■ **Prompt**
Write down the whole listing below again without changing a word.
——
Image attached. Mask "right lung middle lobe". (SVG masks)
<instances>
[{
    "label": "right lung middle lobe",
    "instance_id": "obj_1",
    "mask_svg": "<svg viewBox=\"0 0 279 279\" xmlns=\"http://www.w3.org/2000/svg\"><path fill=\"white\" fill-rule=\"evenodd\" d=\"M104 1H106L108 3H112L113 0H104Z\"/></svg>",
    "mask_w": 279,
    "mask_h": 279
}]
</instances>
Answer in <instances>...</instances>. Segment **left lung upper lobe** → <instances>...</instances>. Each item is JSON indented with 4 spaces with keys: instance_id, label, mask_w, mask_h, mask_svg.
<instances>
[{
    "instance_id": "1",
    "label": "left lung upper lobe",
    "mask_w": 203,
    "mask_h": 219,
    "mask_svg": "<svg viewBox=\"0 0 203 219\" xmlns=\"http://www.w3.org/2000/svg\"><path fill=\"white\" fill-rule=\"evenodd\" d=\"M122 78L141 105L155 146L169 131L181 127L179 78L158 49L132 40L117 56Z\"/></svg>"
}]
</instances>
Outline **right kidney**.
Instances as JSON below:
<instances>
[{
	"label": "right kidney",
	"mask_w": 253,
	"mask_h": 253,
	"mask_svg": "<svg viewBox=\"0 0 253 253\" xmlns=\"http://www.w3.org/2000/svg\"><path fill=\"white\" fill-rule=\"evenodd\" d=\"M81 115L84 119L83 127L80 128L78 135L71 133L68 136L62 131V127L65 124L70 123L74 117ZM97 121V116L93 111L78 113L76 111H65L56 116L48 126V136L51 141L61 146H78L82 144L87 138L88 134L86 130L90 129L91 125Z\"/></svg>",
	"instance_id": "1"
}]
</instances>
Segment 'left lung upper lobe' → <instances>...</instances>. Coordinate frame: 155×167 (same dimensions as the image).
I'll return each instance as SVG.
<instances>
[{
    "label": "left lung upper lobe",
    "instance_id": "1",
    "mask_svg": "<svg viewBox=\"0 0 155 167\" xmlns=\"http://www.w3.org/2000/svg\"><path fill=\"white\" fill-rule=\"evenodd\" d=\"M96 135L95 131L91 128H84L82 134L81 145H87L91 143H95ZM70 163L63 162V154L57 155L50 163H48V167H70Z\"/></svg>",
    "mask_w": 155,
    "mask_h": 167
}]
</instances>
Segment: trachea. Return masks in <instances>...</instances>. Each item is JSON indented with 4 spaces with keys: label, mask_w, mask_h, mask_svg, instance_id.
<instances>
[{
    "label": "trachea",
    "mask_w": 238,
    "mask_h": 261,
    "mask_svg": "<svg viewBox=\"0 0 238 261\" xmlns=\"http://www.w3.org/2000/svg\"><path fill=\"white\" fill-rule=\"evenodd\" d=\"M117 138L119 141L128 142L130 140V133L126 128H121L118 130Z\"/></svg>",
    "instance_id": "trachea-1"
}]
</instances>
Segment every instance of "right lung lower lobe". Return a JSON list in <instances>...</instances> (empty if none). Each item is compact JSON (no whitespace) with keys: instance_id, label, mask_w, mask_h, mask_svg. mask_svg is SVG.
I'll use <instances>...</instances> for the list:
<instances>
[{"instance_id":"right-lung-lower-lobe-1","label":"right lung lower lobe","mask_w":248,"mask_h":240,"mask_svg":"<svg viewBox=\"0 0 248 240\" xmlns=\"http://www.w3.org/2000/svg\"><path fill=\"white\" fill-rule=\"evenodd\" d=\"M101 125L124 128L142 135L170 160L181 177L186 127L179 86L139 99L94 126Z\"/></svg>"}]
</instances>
——
■ **Reply**
Image attached. Mask "right lung middle lobe". (SVG masks)
<instances>
[{
    "label": "right lung middle lobe",
    "instance_id": "obj_1",
    "mask_svg": "<svg viewBox=\"0 0 279 279\" xmlns=\"http://www.w3.org/2000/svg\"><path fill=\"white\" fill-rule=\"evenodd\" d=\"M104 1H106L108 3H112L113 0H104Z\"/></svg>",
    "mask_w": 279,
    "mask_h": 279
}]
</instances>
Answer in <instances>...</instances>. Segment **left lung upper lobe** → <instances>...</instances>. Each item is JSON indented with 4 spaces with keys: instance_id, label, mask_w, mask_h, mask_svg.
<instances>
[{
    "instance_id": "1",
    "label": "left lung upper lobe",
    "mask_w": 203,
    "mask_h": 219,
    "mask_svg": "<svg viewBox=\"0 0 203 219\" xmlns=\"http://www.w3.org/2000/svg\"><path fill=\"white\" fill-rule=\"evenodd\" d=\"M122 78L141 105L155 146L169 131L181 127L179 78L158 49L132 40L117 56Z\"/></svg>"
}]
</instances>
Outline **right kidney**.
Instances as JSON below:
<instances>
[{
	"label": "right kidney",
	"mask_w": 253,
	"mask_h": 253,
	"mask_svg": "<svg viewBox=\"0 0 253 253\" xmlns=\"http://www.w3.org/2000/svg\"><path fill=\"white\" fill-rule=\"evenodd\" d=\"M81 115L84 119L83 127L80 128L78 135L71 133L68 136L62 131V127L65 124L70 123L74 117ZM97 121V116L93 111L78 113L76 111H65L56 116L48 126V136L51 141L61 146H78L82 144L87 138L88 134L86 130L90 129L91 125Z\"/></svg>",
	"instance_id": "1"
}]
</instances>
Segment 'left lung upper lobe' → <instances>...</instances>. Coordinate frame: 155×167 (same dimensions as the image).
I'll return each instance as SVG.
<instances>
[{
    "label": "left lung upper lobe",
    "instance_id": "1",
    "mask_svg": "<svg viewBox=\"0 0 155 167\" xmlns=\"http://www.w3.org/2000/svg\"><path fill=\"white\" fill-rule=\"evenodd\" d=\"M96 135L95 131L91 128H84L82 134L81 145H87L91 143H95ZM70 163L63 162V154L57 155L50 163H48V167H70Z\"/></svg>",
    "mask_w": 155,
    "mask_h": 167
}]
</instances>
Segment: trachea. Return masks in <instances>...</instances>. Each item is JSON indented with 4 spaces with keys: label, mask_w, mask_h, mask_svg, instance_id.
<instances>
[{
    "label": "trachea",
    "mask_w": 238,
    "mask_h": 261,
    "mask_svg": "<svg viewBox=\"0 0 238 261\" xmlns=\"http://www.w3.org/2000/svg\"><path fill=\"white\" fill-rule=\"evenodd\" d=\"M117 138L119 141L128 142L130 140V133L126 128H121L118 130Z\"/></svg>",
    "instance_id": "trachea-1"
}]
</instances>
Segment every instance of "right lung lower lobe". Return a JSON list in <instances>...</instances> (empty if none). Each item is compact JSON (no whitespace) with keys: instance_id, label, mask_w, mask_h, mask_svg. mask_svg is SVG.
I'll use <instances>...</instances> for the list:
<instances>
[{"instance_id":"right-lung-lower-lobe-1","label":"right lung lower lobe","mask_w":248,"mask_h":240,"mask_svg":"<svg viewBox=\"0 0 248 240\" xmlns=\"http://www.w3.org/2000/svg\"><path fill=\"white\" fill-rule=\"evenodd\" d=\"M101 125L124 128L142 135L170 160L181 177L186 127L179 86L139 99L94 126Z\"/></svg>"}]
</instances>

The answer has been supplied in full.